### Dataset records
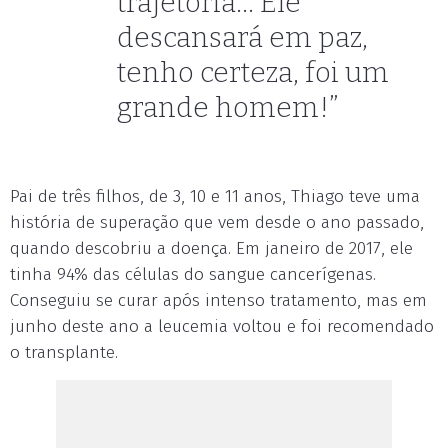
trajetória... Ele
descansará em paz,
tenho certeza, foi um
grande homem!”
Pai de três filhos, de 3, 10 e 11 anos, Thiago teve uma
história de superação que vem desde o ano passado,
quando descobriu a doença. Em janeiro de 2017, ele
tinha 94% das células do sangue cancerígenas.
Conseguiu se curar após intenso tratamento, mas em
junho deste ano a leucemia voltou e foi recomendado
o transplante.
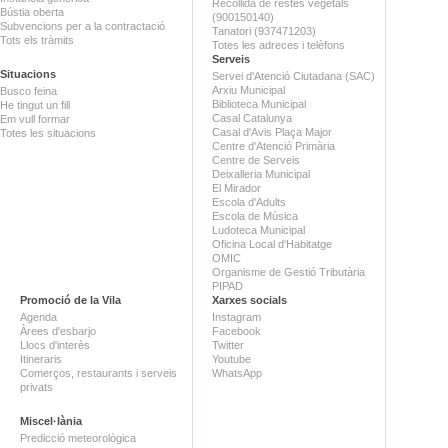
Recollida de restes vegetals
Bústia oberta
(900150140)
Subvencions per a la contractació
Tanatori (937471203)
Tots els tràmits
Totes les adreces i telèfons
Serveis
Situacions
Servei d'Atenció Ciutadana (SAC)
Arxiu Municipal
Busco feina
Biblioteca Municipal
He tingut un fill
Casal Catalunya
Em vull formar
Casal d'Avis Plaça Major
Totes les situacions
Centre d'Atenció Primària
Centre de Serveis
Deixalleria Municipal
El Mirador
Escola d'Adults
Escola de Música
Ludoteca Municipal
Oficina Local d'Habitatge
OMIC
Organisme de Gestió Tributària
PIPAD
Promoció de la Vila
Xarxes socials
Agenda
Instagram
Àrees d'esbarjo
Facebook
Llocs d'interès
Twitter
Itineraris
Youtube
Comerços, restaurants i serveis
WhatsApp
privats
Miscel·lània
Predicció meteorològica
---
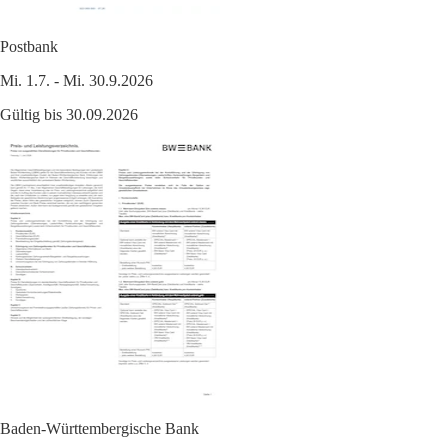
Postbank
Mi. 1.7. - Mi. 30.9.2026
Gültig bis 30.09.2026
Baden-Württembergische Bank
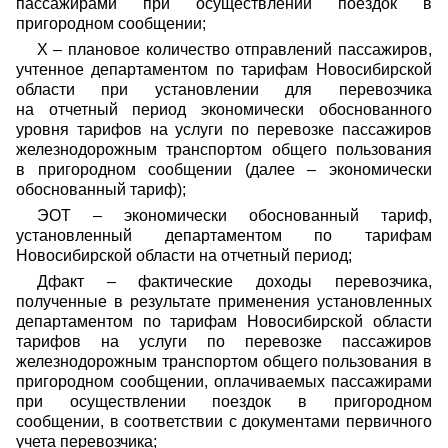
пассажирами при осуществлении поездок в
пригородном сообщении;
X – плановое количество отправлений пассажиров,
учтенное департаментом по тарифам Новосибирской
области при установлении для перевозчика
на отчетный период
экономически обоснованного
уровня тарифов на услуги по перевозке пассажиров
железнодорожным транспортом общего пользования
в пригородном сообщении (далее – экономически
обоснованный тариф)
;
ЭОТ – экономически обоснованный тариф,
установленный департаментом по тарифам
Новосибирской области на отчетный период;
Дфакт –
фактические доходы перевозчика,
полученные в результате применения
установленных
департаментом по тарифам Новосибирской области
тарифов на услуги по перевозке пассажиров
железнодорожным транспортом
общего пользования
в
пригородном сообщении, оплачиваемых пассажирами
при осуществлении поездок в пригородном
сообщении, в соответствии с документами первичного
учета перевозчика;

### Exercise
Output exactly the stretch of the listing that begins at the line containing "trajetória... Ele" and ends at the line containing "Predicció meteorològica", both kept. Omit pictures and everything else.

### Output of the exercise
trajetória... Ele
descansará em paz,
tenho certeza, foi um
grande homem!”
Pai de três filhos, de 3, 10 e 11 anos, Thiago teve uma
história de superação que vem desde o ano passado,
quando descobriu a doença. Em janeiro de 2017, ele
tinha 94% das células do sangue cancerígenas.
Conseguiu se curar após intenso tratamento, mas em
junho deste ano a leucemia voltou e foi recomendado
o transplante.
Recollida de restes vegetals
Bústia oberta
(900150140)
Subvencions per a la contractació
Tanatori (937471203)
Tots els tràmits
Totes les adreces i telèfons
Serveis
Situacions
Servei d'Atenció Ciutadana (SAC)
Arxiu Municipal
Busco feina
Biblioteca Municipal
He tingut un fill
Casal Catalunya
Em vull formar
Casal d'Avis Plaça Major
Totes les situacions
Centre d'Atenció Primària
Centre de Serveis
Deixalleria Municipal
El Mirador
Escola d'Adults
Escola de Música
Ludoteca Municipal
Oficina Local d'Habitatge
OMIC
Organisme de Gestió Tributària
PIPAD
Promoció de la Vila
Xarxes socials
Agenda
Instagram
Àrees d'esbarjo
Facebook
Llocs d'interès
Twitter
Itineraris
Youtube
Comerços, restaurants i serveis
WhatsApp
privats
Miscel·lània
Predicció meteorològica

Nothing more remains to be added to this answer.